Même si tout le monde en parle, la transformation digitale n’est pas si aisée à mettre en place dans les entreprises. Nombre d’entre elles ne comprennent pas qu’il ne s’agit pas d’une simple fonction à rajouter aux processus existants, c’est à dire que le fait même de maîtriser les technologies digitales n’est pas en soit un gage de transformation aboutie. Planification et le temps long sont, de façon presque contre-intuitive, des conditions nécessaires pour réussir sa transformation digitale et que les facteurs culturels et de capital humain outrepassent largement ceux liés à la maîtrise technologique pure.
Autant l’affirmer sans ambages, le niveau de mise en œuvre de la transformation digitale au sein des organisations n’est pas satisfaisant. Mise en place de programme grands groupes et startup, développement d’applications mobiles, recrutements massifs de data scientist et de spécialistes de l’intelligence artificielle… on assiste le plus souvent à la mise en place d’initiatives désordonnées et dont on peut se poser la question de savoir si l’objectif n’est pas plutôt de satisfaire les analystes financiers que de réaliser un vrai travail de fond.
Jusqu’à présent, peu d’entreprises ont en effet démontré qu’il était possible de mener à terme un projet de transition digitale. C’est pourtant ce qu’ont réussi à faire General Electric, Decathlon, Haier. A condition d’être prêt à y consacrer une énergie conséquence et de mobiliser le management, qui doit faire preuve d’un engagement total.
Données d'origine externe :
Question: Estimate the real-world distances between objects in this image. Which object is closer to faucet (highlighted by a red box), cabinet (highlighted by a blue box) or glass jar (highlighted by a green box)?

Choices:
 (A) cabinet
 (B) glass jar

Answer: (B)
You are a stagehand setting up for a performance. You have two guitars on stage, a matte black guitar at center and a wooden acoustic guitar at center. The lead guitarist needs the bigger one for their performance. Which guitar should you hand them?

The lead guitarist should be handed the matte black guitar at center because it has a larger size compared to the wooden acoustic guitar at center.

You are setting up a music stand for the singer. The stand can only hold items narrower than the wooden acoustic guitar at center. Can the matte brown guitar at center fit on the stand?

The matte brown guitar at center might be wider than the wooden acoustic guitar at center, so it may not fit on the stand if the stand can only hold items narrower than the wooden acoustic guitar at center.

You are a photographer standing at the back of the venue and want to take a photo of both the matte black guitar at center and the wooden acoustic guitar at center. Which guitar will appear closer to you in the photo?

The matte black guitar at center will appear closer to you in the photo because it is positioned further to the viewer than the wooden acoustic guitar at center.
Il faut toutefois bien comprendre au préalable que la révolution digitale induit un changement d’organisation radical, qui déteindra in fine sur la culture de l’entreprise. L’affaissement des symboles de pouvoir et de hiérarchie, la prise de risque, la confrontation radicale et plurielle sont quelques-unes des conséquences – généralement très inattendues par le management – de la transformation digitale. Or, si les managers sont souvent disposés à évoquer avec fierté l’utilisation du deep learning au sein de leur entreprise, ils ont infiniment plus de difficultés à avouer qu’ils travaillent désormais au sein d’un groupe projet, d’égal à égal avec un codeur de 25 ans.
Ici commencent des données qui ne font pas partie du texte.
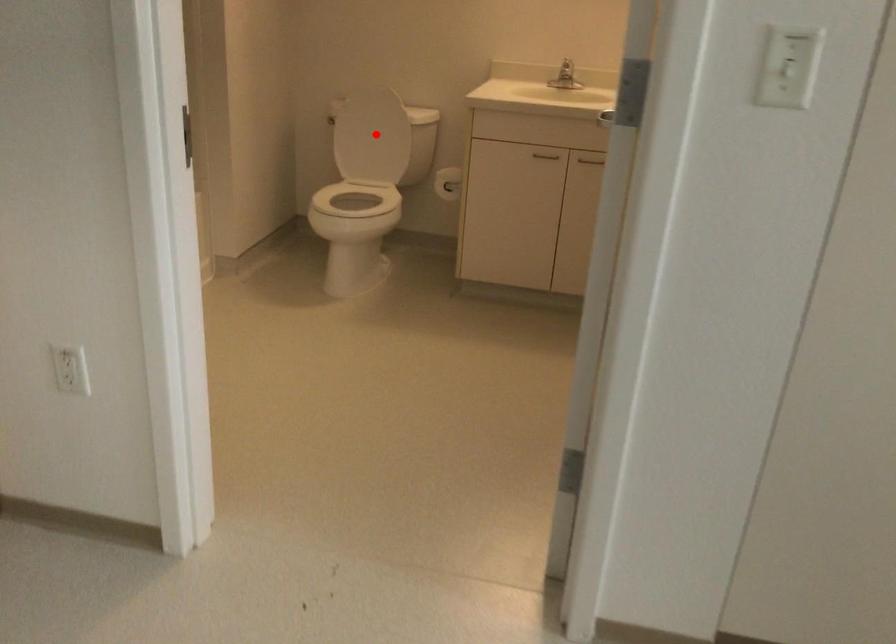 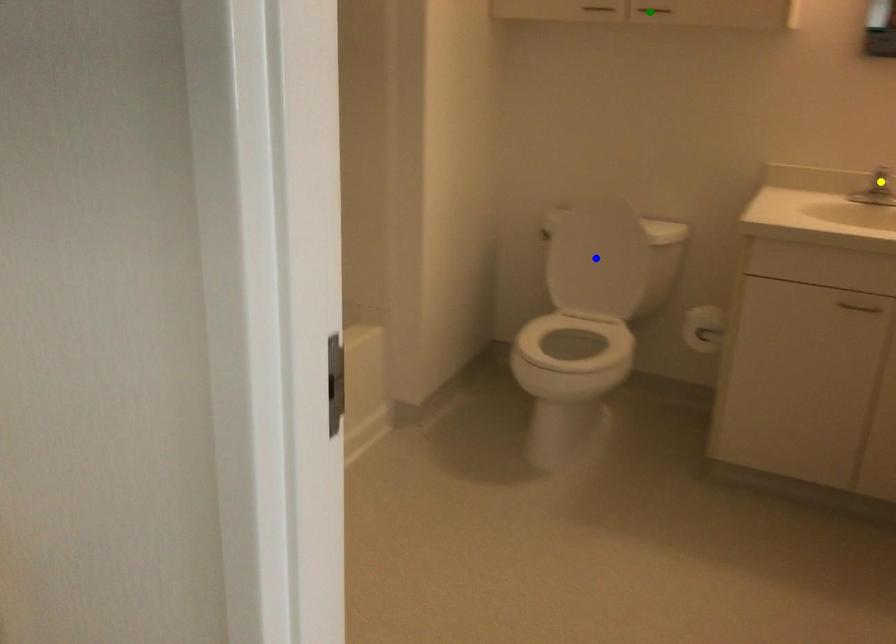 Question: I am providing you with two images of the same scene from different viewpoints. A red point is marked on the first image. You are given multiple points on the second image. In image 2, which mark is for the same physical point as the one in image 1?

Choices:
 (A) yellow point
 (B) green point
 (C) blue point

Answer: (C)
L’une des erreurs classiques est d’envisager la transformation digitale sur une période de temps trop courte, en prétextant un risque concurrentiel élevé, nécessitant d’adapter son système de production au même standard que le compétiteur identifié. Dans la mesure où il s’agit d’un changement qui, au-delà de la technologie, induira de profondes modifications en termes de business, d’organisation managériale et même de culture, il est largement préférable de prendre toute la mesure de ces inductions et d’accepter de projeter sa transformation digitale sur le temps long. Un minimum de quatre à cinq ans est nécessaire. A ceux qui pourraient observer qu’il ne s’agit pas là de rythmes temporels auxquels les entreprises sont généralement habituées, il suffit d’objecter qu’une transformation aussi importante que celle induite par la révolution digitale pourrait ne se rencontrer qu’une fois par siècle (voir à cet égard les travaux des économistes Paul David and Moses Abramovitz, « Reinterpreting Economic Growth: Parables and Realities », qui montrent qu’il y a des caractéristiques communes entre l’entrée dans la seconde révolution industrielle et l’ère que nous traversons).
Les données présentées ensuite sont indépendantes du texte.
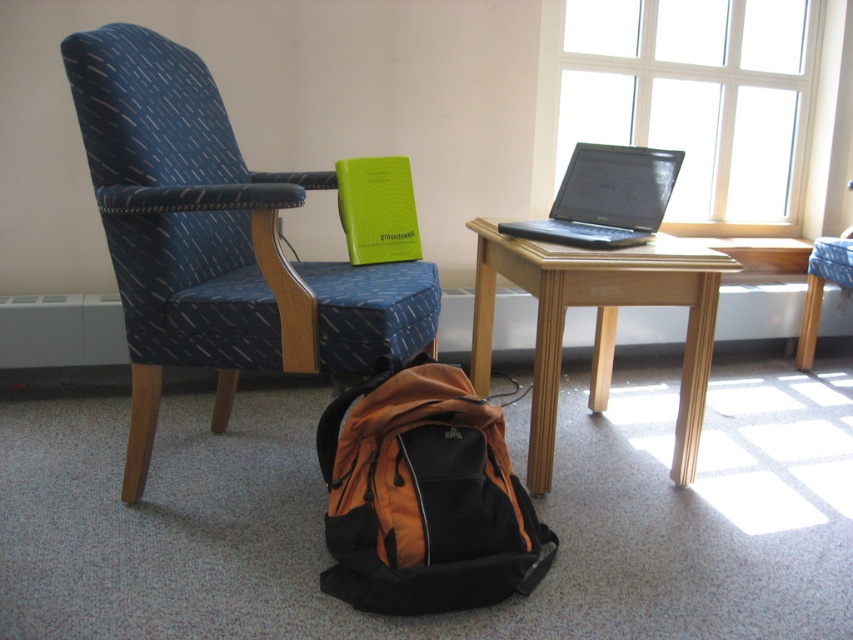 Question: Can you confirm if orange fabric backpack at lower center is positioned to the left of wooden table at center?

Choices:
 (A) no
 (B) yes

Answer: (B)

Question: Which point is closer to the camera?

Choices:
 (A) (675, 305)
 (B) (819, 276)

Answer: (A)

Question: Is wooden table at center positioned behind blue fabric stool at lower right?

Choices:
 (A) yes
 (B) no

Answer: (B)

Question: Does orange fabric backpack at lower center appear under blue fabric stool at lower right?

Choices:
 (A) no
 (B) yes

Answer: (B)

Question: Which object is the closest to the blue fabric armchair at left?

Choices:
 (A) blue fabric stool at lower right
 (B) black glossy laptop at center
 (C) orange fabric backpack at lower center

Answer: (C)

Question: Which point is farther to the camera?

Choices:
 (A) wooden table at center
 (B) orange fabric backpack at lower center

Answer: (A)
La mise en œuvre d’un projet de transformation digitale nécessite donc planification et méthode. Si le cadre théorique est encore faiblement décrit, les entreprises les plus avancées nous transmettent de précieux enseignements sur ce qu’il convient de faire. Quatre étapes en particulier semblent ainsi incontournables.
1- Cartographier les compétences digitales
Le point de départ d’un projet sérieux de transformation digitale nécessite d’identifier les compétences digitales déjà présentes dans l’organisation et ce à tous les niveaux hiérarchiques, et non pas uniquement au sein des strates managériales. Cette question des compétences disponibles en amène d’autres : quel est le référentiel de départ pour cartographier ces expertises ? Quelle place attribuer aux soft skills ? Comment maintenir à jour ce référentiel de compétences de manière dynamique dynamique ? Les ressources humaines sont souvent dépassées par l’évolution rapide de l’environnement et peinent à établir une GPEC pertinente et à jour.
Les cartographies révèlent souvent beaucoup de surprises, les experts en code, en culture digitale, en réseaux sociaux se situent parfois plutôt dans le bas de la pyramide hiérarchique car ce sont là où se concentrent les jeunes générations, plus habiles sur ces sujets. Cette expertise se trouve également fréquemment en dehors du département IT. Mais cela peut évidemment différer d’une organisation à l’autre.
2- Créer une task force de la transformation digitale
Une fois cette cartographie des compétences des talents actuels et à venir effectuée, il importe de sélectionner les profils qui porteront cette transformation et la feront grandir : ce sera une task force de « champions de la transformation digitale », interne. Avec eux, il s’agit de faire en sorte qu’un certain nombre de collaborateurs intègrent les nouvelles façons de faire et qu’ils communiquent largement dessus au sein de l’organisation, de telle manière qu’il y ait peu à peu une prise de conscience collective. C’est le “phénomène du centième singe” observé par l’anthropologue Ken Keyes avec les macaques de l’île de Koshima au Japon : il suffit d’un nombre critique minimal d’individus ”convertis” pour faire basculer toute une organisation.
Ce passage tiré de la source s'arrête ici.